La «disciplina dell’amicizia» tra Francia e Italia - Marat n. 20
Il Trattato del Quirinale firmato a Roma parte da una grande ammissione: pensiamo di conoscerci, in realtà non è così. La sfida è provare a capirsi meglio, e contare di più in Europa e nel mondo
Spesso si considerano gli Stati come entità fredde, asettiche, senza passioni, che nelle loro relazioni lasciano che sia la razionalità a prevalere e si comportano senza cedere ai sentimenti. A tratti può essere vero, ma le nazioni sono composte da individui, e i rapporti internazionali portati avanti da persone che per quanto possano essere particolarmente istruite, colte e formate, hanno le loro preferenze, parzialità, pregiudizi, antipatie, sospetti.
Il Trattato del Quirinale, o meglio “il trattato tra la Repubblica italiana e la Repubblica francese per una cooperazione rafforzata”, parte da questo presupposto, ed è stato firmato per evitare che le passioni e i sentimenti, mutevoli per loro natura, rovinino le relazioni bilaterali.

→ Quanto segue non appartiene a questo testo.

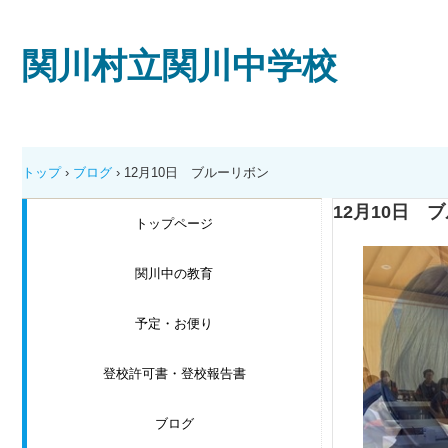
関川村立関川中学校
トップ
›
ブログ
›
12月10日 ブルーリボン
12月10日 
トップページ
関川中の教育
予定・お便り
登校許可書・登校報告書
ブログ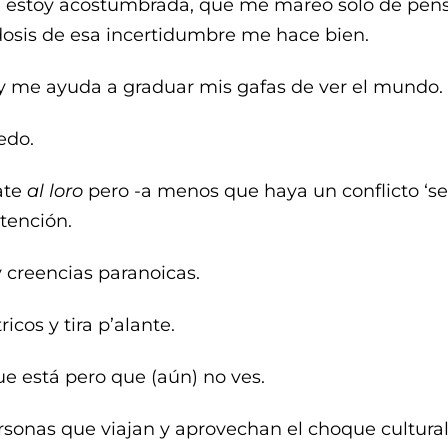
ue estoy acostumbrada, que me mareo solo de pensa
dosis de esa incertidumbre me hace bien.
 y me ayuda a graduar mis gafas de ver el mundo.
edo.
ate
al loro
pero -a menos que haya un conflicto ‘ser
atención.
 creencias paranoicas.
cos y tira p’alante.
que está pero que (aún) no ves.
ersonas que viajan y aprovechan el choque cultural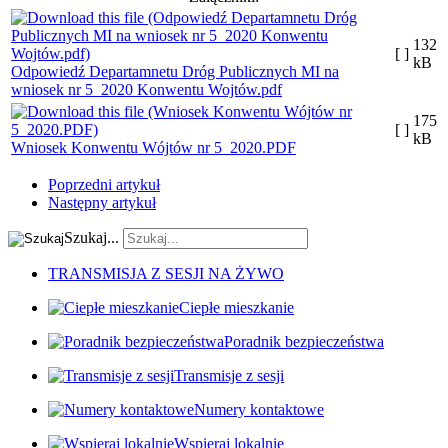
132
[ ]
kB
Odpowiedź Departamnetu Dróg Publicznych MI na
wniosek nr 5_2020 Konwentu Wojtów.pdf
175
[ ]
kB
Wniosek Konwentu Wójtów nr 5_2020.PDF
Poprzedni artykuł
Następny artykuł
Szukaj...
TRANSMISJA Z SESJI NA ŻYWO
Ciepłe mieszkanie
Poradnik bezpieczeństwa
Transmisje z sesji
Numery kontaktowe
Wspieraj lokalnie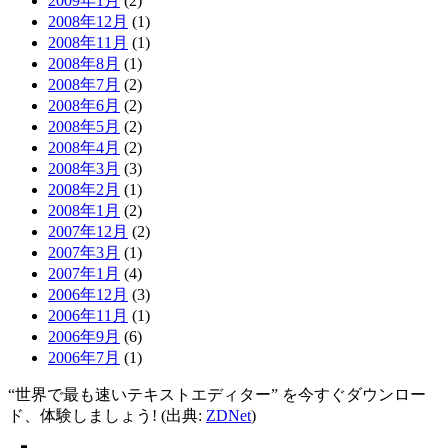
2009年1月
(2)
2008年12月
(1)
2008年11月
(1)
2008年8月
(1)
2008年7月
(2)
2008年6月
(2)
2008年5月
(2)
2008年4月
(2)
2008年3月
(3)
2008年2月
(1)
2008年1月
(2)
2007年12月
(2)
2007年3月
(1)
2007年1月
(4)
2006年12月
(3)
2006年11月
(1)
2006年9月
(6)
2006年7月
(1)
“世界で最も速いテキストエディター” を今すぐダウンロー
ド、体験しましょう! (出典:
ZDNet
)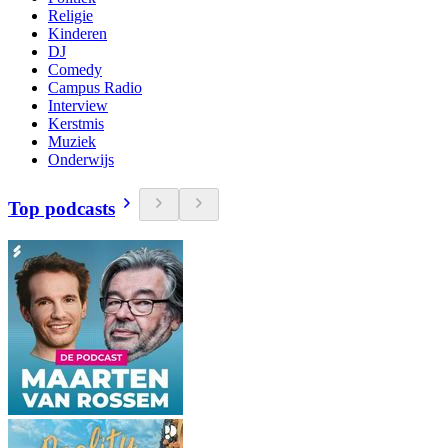
Religie
Kinderen
DJ
Comedy
Campus Radio
Interview
Kerstmis
Muziek
Onderwijs
Top podcasts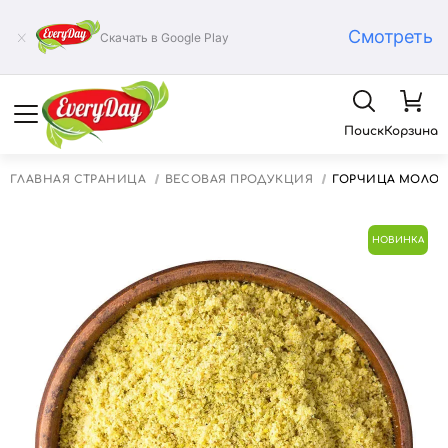
Смотреть
Скачать в Google Play
Поиск
Корзина
ГЛАВНАЯ СТРАНИЦА
ВЕСОВАЯ ПРОДУКЦИЯ
ГОРЧИЦА МОЛОТА
НОВИНКА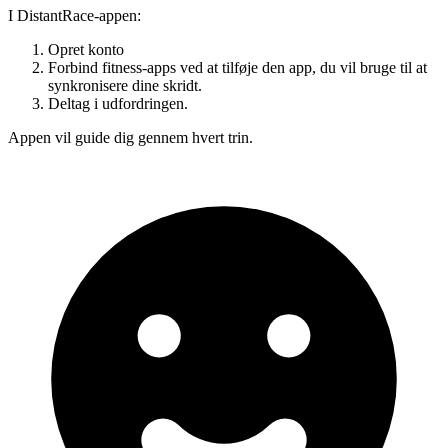
I DistantRace-appen:
Opret konto
Forbind fitness-apps ved at tilføje den app, du vil bruge til at
synkronisere dine skridt.
Deltag i udfordringen.
Appen vil guide dig gennem hvert trin.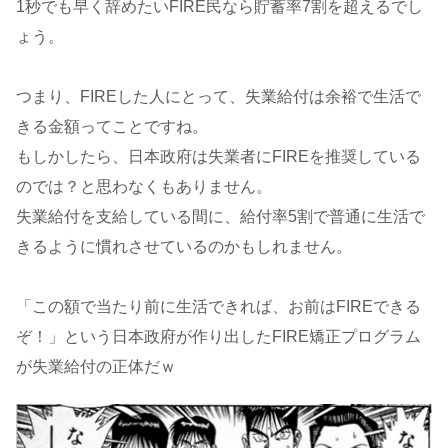
1秒でも早く辞めたいFIRE民なら貯蓄率7割を超えるでし
ょう。
つまり、FIREした人にとって、失業給付は余裕で生活で
きる金額ってことですね。
もしかしたら、日本政府は失業者にFIREを推奨している
のでは？と思わなくもありません。
失業給付を支給している間に、給付率5割で普通に生活で
きるように慣れさせているのかもしれません。
「この額で当たり前に生活できれば、お前はFIREできる
ぞ！」という日本政府が作り出したFIRE矯正プログラム
が失業給付の正体だｗ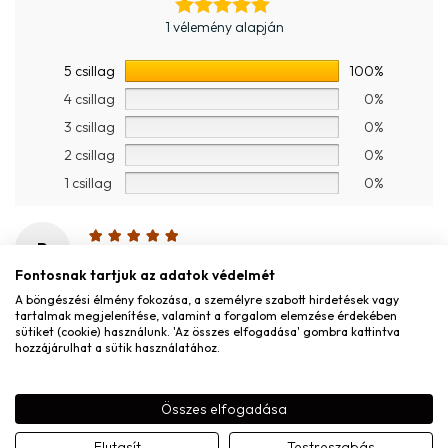
1 vélemény alapján
5 csillag
100%
4 csillag
0%
3 csillag
0%
2 csillag
0%
1 csillag
0%
P
Petra
–
2024.11.17.
Fontosnak tartjuk az adatok védelmét
2024.11.17.
A böngészési élmény fokozása, a személyre szabott hirdetések vagy
tartalmak megjelenítése, valamint a forgalom elemzése érdekében
sütiket (cookie) használunk. 'Az összes elfogadása' gombra kattintva
hozzájárulhat a sütik használatához.
MONDD EL A VÉLEMÉNYED
Név
*
Összes elfogadása
Elutasít
Testreszabás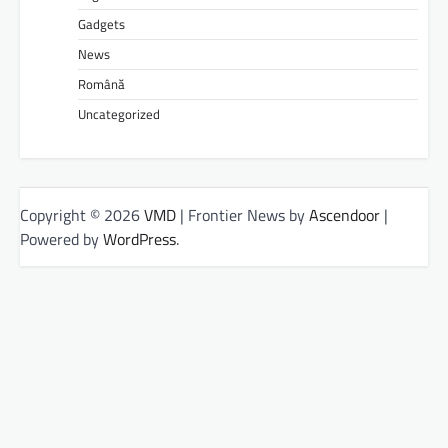
Gadgets
News
Română
Uncategorized
Copyright © 2026
VMD
| Frontier News by
Ascendoor
|
Powered by
WordPress
.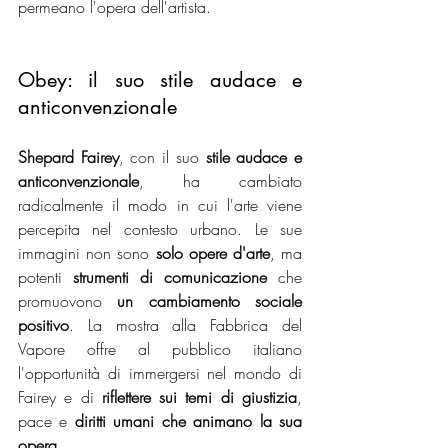
permeano l'opera dell'artista.
Obey: il suo stile audace e 
anticonvenzionale
Shepard Fairey
, con il suo 
stile audace e 
anticonvenzionale
, ha cambiato 
radicalmente il modo in cui l'arte viene 
percepita nel contesto urbano. Le sue 
immagini non sono 
solo opere d'arte
, ma 
potenti 
strumenti di comunicazione 
che 
promuovono
 un cambiamento sociale 
positivo
. La mostra alla Fabbrica del 
Vapore offre al pubblico italiano 
l'opportunità di immergersi nel mondo di 
Fairey e di 
riflettere sui temi di giustizia
, 
pace e 
diritti umani che animano la sua 
opera.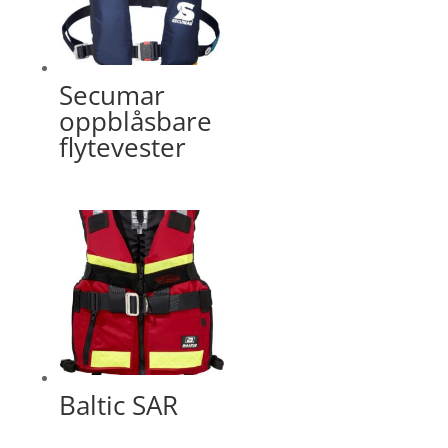
Secumar
oppblåsbare
flytevester
Baltic SAR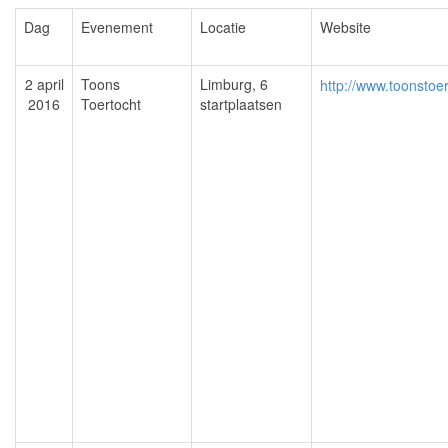
Dag
Evenement
Locatie
Website
2 april
Toons
Limburg, 6
http://www.toonstoer
2016
Toertocht
startplaatsen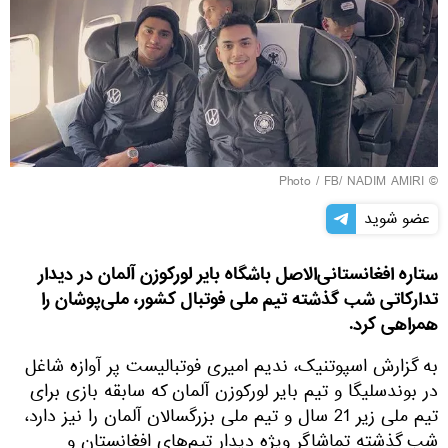
© Photo / FB/ NADIM AMIRI
عضو شوید
ستاره افغانستانی‌الاصل باشگاه بایر لورکوزن آلمان در دیدار
تدارکاتی شب گذشته تیم ملی فوتبال کشور، ملی‌پوشان را
همراهی کرد.
به گزارش اسپوتنیک، ندیم امیری فوتبالیست پر آوازه شاغل
در بوندسلیگا و تیم بایر لورکوزن آلمان که سابقه بازی برای
تیم ملی زیر 21 سال و تیم ملی بزرگسالان آلمان را نیز دارد،
شب گذشته تماشاگر ویژه دیدار تیم‌های افغانستان و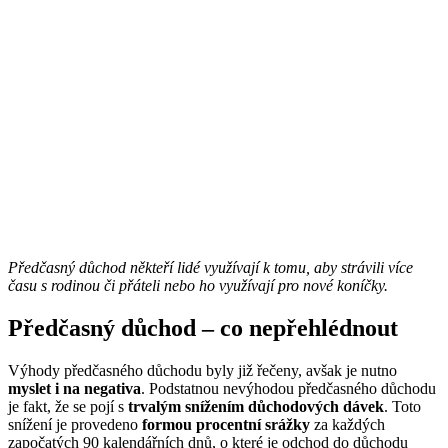
Předčasný důchod někteří lidé využívají k tomu, aby strávili více
času s rodinou či přáteli nebo ho využívají pro nové koníčky.
Předčasný důchod – co nepřehlédnout
Výhody předčasného důchodu byly již řečeny, avšak je nutno
myslet i na negativa
. Podstatnou nevýhodou předčasného důchodu
je fakt, že se pojí s
trvalým snížením důchodových dávek
. Toto
snížení je provedeno
formou procentní srážky
za každých
započatých 90 kalendářních dnů, o které je odchod do důchodu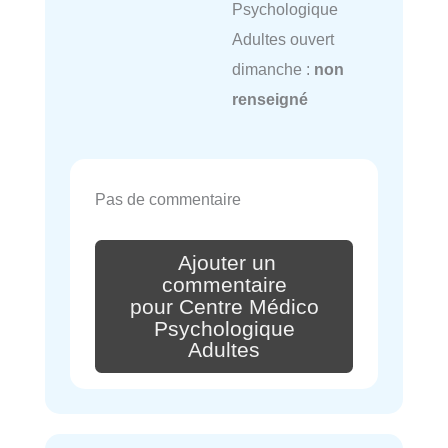
Psychologique
Adultes ouvert
dimanche :
non
renseigné
Pas de commentaire
Ajouter un
commentaire
pour Centre Médico
Psychologique
Adultes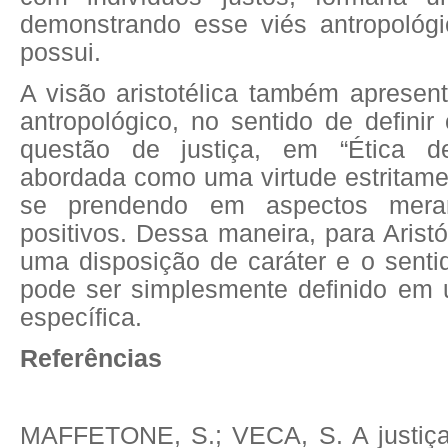
demonstrando esse viés antropológi
possui.
A visão aristotélica também apresen
antropológico, no sentido de definir
questão de justiça, em “Ética d
abordada como uma virtude estritam
se prendendo em aspectos mera
positivos. Dessa maneira, para Aristó
uma disposição de caráter e o senti
pode ser simplesmente definido em 
específica.
Referências
MAFFETONE, S.; VECA, S. A justiça 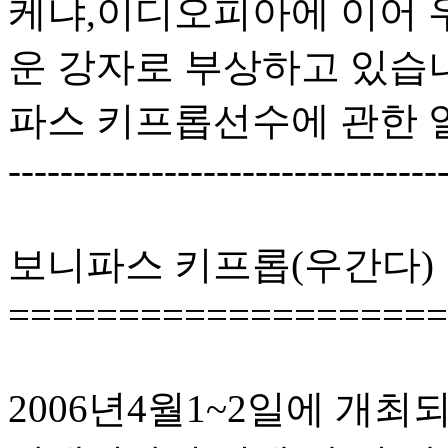
케냐,이디오피아에 이어 
운 강자로 부상하고 있습니
파스 키프롭선수에 관한 
---------------------------------
보니파스 키프롭(우간다)
====================
2006년4월1~2일에 개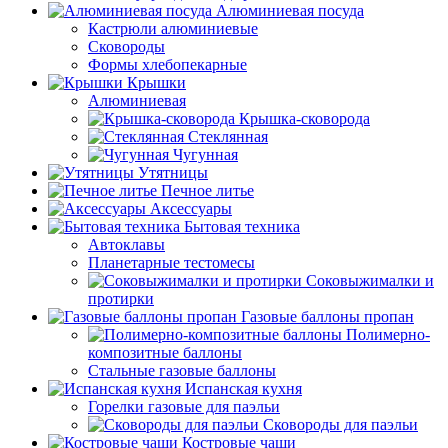
Алюминиевая посуда
Кастрюли алюминиевые
Сковороды
Формы хлебопекарные
Крышки
Алюминиевая
Крышка-сковорода
Стеклянная
Чугунная
Утятницы
Печное литье
Аксессуары
Бытовая техника
Автоклавы
Планетарные тестомесы
Соковыжималки и
протирки
Газовые баллоны пропан
Полимерно-
композитные баллоны
Стальные газовые баллоны
Испанская кухня
Горелки газовые для паэльи
Сковороды для паэльи
Костровые чаши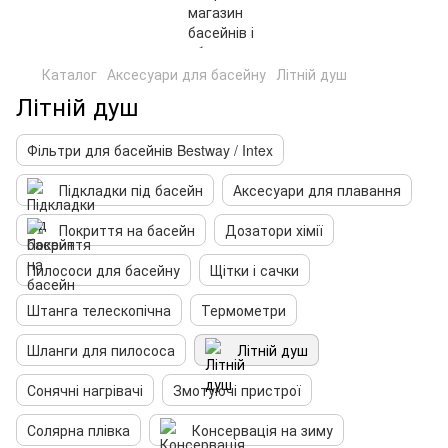
Каталог
Аксесуари для басейну
Літній душ
Літній душ
Фільтри для басейнів Bestway / Intex
Підкладки під басейн
Аксесуари для плавання
Покриття на басейн
Дозатори хімії
Пилососи для басейну
Щітки і сачки
Штанга телескопічна
Термометри
Шланги для пилососа
Літній душ
Сонячні нагрівачі
Змотуючі пристрої
Солярна плівка
Консервація на зиму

L’Eliseo, nei giorni precedenti alla firma avvenuta venerdì 26 novembre, l’ha rivendicato in modo esplicito: «Con i paesi che sono a noi più vicini geograficamente e culturalmente diamo le prossimità per scontate. Ma questa rapidità, questo riflesso che ci porta a pensare di concordare su tutto ci conduce, a volte, a delle incomprensioni causate da una scarsa conoscenza reciproca».
Ho avuto spesso la stessa sensazione: Italia e Francia pensano di conoscersi, danno per scontato che la “comune radice latina”, spesso citata in convegni e cene ufficiali, sia sufficiente per avanzare nella stessa direzione senza confrontarsi, senza trovare un terreno condiviso. Esiste di per sé. D’altronde Jean-Paul Belmondo è il più italiano degli attori francesi, Italo Calvino ha vissuto e lavorato a Parigi, Claudia Cardinale è nota in Francia probabilmente quanto lo è in Italia e Guillaume Apollinaire è nato a Roma. E potremmo proseguire con un lungo elenco.
Tale superficialità è aggravata da un certo disprezzo francese, vero o presunto, che diversi alti funzionari italiani citano spesso quando parlano della relazione bilaterale.